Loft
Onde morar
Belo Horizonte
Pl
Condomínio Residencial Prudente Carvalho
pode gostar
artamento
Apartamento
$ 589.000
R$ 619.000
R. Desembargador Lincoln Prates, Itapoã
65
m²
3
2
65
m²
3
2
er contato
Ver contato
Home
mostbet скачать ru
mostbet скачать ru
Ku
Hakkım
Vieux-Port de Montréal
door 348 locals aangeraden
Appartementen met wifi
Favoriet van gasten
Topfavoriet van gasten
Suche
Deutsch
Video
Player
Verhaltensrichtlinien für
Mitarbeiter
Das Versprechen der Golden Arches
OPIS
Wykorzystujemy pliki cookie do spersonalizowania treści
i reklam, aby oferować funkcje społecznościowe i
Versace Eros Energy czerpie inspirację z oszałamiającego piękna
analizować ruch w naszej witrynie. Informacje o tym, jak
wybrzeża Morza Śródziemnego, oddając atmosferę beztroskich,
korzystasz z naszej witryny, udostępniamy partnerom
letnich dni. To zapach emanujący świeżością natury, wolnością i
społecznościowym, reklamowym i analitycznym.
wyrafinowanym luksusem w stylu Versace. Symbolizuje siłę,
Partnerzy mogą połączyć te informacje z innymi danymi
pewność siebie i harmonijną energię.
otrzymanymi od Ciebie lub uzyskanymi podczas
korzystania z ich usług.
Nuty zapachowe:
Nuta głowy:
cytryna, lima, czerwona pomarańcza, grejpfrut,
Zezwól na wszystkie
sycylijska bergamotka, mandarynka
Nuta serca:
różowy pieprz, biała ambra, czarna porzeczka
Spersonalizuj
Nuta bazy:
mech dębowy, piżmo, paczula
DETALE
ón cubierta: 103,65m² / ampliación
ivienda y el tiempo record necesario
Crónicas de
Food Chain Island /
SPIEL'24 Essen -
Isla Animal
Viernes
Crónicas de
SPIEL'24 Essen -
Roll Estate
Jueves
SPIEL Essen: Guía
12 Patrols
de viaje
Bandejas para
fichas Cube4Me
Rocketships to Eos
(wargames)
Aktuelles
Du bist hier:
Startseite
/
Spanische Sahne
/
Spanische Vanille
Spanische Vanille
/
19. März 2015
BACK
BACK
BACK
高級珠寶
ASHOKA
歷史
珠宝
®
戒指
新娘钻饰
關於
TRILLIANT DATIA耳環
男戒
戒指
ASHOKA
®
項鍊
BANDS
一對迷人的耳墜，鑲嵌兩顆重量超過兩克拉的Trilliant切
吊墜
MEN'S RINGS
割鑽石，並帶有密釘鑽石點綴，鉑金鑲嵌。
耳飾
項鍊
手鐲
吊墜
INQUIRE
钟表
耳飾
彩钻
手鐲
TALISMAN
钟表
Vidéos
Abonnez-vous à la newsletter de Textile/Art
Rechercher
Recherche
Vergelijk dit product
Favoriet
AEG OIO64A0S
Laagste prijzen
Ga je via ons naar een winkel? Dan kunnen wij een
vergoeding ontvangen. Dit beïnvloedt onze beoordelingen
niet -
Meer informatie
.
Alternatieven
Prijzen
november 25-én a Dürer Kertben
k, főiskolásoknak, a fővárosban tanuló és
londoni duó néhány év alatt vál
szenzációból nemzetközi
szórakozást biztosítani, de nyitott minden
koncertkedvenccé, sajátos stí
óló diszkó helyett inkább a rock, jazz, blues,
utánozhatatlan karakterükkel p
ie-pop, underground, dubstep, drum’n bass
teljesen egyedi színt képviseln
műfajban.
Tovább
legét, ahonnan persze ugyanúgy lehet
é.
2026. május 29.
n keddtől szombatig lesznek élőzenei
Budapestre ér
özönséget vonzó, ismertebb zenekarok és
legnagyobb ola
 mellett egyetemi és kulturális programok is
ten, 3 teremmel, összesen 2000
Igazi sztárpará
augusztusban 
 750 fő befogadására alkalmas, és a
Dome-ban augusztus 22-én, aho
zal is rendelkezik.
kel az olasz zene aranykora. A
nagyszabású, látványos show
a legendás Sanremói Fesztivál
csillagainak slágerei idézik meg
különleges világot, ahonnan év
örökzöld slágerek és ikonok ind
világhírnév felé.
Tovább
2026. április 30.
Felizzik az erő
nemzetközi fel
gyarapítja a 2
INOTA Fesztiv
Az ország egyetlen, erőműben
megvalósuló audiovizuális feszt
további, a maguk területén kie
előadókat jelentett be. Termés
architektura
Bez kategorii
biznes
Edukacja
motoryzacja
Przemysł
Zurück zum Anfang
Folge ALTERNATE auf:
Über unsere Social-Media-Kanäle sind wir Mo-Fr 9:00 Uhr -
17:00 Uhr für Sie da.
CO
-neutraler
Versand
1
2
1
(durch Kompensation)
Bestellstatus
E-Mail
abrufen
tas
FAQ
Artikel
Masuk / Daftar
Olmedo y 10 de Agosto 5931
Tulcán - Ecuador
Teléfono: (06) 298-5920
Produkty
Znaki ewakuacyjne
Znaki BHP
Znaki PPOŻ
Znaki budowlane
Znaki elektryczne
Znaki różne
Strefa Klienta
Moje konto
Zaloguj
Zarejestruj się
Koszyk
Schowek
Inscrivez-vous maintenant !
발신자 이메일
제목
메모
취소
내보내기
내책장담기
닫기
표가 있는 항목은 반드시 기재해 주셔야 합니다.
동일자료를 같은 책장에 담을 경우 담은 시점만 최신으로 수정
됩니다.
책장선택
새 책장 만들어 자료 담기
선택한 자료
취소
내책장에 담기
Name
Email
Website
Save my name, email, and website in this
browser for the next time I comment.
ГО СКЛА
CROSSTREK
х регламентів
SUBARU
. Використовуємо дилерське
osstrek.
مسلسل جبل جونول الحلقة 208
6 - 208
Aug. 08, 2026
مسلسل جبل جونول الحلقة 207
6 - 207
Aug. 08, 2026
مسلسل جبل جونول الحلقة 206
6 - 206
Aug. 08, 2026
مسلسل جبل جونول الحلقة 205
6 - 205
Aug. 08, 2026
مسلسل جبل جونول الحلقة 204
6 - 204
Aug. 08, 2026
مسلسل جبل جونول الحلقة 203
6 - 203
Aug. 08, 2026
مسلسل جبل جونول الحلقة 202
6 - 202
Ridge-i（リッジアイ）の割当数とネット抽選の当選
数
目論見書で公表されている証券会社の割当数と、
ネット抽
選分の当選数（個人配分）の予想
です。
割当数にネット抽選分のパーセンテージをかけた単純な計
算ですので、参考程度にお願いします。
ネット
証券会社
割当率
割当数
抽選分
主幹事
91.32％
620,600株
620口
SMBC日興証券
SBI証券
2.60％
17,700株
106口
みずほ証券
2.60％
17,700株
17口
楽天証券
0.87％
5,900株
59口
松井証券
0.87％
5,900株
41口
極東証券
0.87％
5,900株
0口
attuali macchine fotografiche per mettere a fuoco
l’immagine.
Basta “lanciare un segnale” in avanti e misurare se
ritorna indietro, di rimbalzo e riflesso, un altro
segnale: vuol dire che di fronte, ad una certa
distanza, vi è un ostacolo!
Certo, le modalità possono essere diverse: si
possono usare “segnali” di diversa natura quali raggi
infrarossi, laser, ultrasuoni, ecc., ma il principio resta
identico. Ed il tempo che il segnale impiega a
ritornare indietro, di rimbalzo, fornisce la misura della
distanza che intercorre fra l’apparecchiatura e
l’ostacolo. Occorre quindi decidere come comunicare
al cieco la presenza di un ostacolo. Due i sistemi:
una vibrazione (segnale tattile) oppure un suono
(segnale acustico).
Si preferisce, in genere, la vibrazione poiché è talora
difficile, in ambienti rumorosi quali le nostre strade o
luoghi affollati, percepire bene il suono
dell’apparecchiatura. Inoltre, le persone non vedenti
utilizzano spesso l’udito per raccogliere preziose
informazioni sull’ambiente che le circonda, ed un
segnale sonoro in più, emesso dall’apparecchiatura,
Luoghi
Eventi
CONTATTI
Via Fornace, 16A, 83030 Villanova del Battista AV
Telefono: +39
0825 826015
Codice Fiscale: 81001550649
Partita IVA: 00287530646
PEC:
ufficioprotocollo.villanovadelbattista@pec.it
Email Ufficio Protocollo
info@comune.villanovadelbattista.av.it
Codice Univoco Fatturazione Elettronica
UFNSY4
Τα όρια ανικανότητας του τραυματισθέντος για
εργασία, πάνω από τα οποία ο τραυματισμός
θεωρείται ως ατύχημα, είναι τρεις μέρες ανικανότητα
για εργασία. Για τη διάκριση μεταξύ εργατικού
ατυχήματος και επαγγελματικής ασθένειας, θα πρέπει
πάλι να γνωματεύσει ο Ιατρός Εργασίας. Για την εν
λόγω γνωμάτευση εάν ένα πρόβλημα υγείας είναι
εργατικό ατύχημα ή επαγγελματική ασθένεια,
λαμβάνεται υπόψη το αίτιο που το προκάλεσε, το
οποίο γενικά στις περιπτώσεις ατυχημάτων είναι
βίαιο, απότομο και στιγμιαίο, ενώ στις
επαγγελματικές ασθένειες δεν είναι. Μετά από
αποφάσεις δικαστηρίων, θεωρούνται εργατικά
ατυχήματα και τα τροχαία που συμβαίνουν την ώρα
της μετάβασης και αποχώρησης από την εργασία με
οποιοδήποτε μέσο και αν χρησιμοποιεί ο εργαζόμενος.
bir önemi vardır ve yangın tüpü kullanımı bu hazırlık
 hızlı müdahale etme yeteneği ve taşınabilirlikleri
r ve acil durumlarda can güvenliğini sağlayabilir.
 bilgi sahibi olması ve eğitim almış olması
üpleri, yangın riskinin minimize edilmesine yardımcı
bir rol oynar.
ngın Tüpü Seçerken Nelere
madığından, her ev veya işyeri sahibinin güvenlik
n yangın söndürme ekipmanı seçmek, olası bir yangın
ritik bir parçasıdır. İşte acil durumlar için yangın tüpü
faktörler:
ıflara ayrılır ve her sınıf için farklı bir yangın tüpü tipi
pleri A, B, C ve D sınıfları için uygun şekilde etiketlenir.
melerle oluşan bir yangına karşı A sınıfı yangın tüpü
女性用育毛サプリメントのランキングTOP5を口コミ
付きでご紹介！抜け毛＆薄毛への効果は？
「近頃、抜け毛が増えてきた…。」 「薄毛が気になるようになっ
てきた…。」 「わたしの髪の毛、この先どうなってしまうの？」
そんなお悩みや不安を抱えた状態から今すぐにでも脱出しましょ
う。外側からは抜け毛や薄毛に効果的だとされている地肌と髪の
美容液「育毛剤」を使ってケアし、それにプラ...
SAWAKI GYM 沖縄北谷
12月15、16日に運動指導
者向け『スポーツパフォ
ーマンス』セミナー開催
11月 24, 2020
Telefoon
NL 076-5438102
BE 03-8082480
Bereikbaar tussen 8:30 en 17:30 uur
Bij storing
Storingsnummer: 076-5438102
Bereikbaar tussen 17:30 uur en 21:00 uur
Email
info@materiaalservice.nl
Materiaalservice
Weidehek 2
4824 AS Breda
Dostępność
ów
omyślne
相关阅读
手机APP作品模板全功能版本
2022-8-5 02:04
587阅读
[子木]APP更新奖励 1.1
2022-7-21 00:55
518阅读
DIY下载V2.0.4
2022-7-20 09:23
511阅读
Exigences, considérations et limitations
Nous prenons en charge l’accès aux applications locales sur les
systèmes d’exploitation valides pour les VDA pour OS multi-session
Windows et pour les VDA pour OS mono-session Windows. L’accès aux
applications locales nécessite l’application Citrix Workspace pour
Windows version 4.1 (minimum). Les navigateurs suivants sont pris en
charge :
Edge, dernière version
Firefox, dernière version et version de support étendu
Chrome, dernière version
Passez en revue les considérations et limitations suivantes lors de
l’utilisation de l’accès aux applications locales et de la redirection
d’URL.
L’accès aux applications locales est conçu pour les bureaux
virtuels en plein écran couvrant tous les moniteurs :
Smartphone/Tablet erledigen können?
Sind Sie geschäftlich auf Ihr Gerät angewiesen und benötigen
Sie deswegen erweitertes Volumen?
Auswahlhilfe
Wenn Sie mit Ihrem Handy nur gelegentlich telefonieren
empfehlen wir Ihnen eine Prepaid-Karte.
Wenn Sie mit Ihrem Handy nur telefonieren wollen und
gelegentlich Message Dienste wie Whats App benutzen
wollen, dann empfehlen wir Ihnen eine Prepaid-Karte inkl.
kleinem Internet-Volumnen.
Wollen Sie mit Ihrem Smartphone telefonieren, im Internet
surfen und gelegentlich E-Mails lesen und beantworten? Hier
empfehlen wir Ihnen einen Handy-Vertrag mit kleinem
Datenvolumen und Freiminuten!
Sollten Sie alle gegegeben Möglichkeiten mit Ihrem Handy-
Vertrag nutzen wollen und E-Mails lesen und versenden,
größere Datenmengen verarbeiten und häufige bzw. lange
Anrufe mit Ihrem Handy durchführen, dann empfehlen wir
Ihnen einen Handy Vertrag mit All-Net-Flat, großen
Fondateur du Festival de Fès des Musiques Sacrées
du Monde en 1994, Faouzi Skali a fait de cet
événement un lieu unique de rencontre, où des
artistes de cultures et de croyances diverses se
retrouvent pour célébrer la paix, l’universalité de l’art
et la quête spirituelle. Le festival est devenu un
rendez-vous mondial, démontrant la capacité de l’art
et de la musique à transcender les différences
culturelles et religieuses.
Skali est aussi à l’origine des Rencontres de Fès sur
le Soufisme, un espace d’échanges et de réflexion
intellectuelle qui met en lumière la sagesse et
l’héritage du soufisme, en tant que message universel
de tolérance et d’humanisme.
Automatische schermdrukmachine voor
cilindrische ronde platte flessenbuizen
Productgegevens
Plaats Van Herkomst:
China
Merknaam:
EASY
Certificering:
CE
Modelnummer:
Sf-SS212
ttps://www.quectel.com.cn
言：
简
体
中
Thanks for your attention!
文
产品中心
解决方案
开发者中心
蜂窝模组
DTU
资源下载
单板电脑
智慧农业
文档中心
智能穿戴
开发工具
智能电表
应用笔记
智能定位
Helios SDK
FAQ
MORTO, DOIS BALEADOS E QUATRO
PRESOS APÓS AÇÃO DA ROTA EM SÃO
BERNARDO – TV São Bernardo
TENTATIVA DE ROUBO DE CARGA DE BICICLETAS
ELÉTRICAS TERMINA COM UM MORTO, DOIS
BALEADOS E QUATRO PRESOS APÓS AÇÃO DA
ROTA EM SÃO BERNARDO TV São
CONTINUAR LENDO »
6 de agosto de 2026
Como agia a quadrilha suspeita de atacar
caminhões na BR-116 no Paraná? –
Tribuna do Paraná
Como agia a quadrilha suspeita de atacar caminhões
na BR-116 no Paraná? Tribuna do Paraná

- _Task goal_: Only the lines above, from the first through the one holding "Mitarbeiter", are to be output, and they must be copied exactly.

- _Answer box_:
Loft
Onde morar
Belo Horizonte
Pl
Condomínio Residencial Prudente Carvalho
pode gostar
artamento
Apartamento
$ 589.000
R$ 619.000
R. Desembargador Lincoln Prates, Itapoã
65
m²
3
2
65
m²
3
2
er contato
Ver contato
Home
mostbet скачать ru
mostbet скачать ru
Ku
Hakkım
Vieux-Port de Montréal
door 348 locals aangeraden
Appartementen met wifi
Favoriet van gasten
Topfavoriet van gasten
Suche
Deutsch
Video
Player
Verhaltensrichtlinien für
Mitarbeiter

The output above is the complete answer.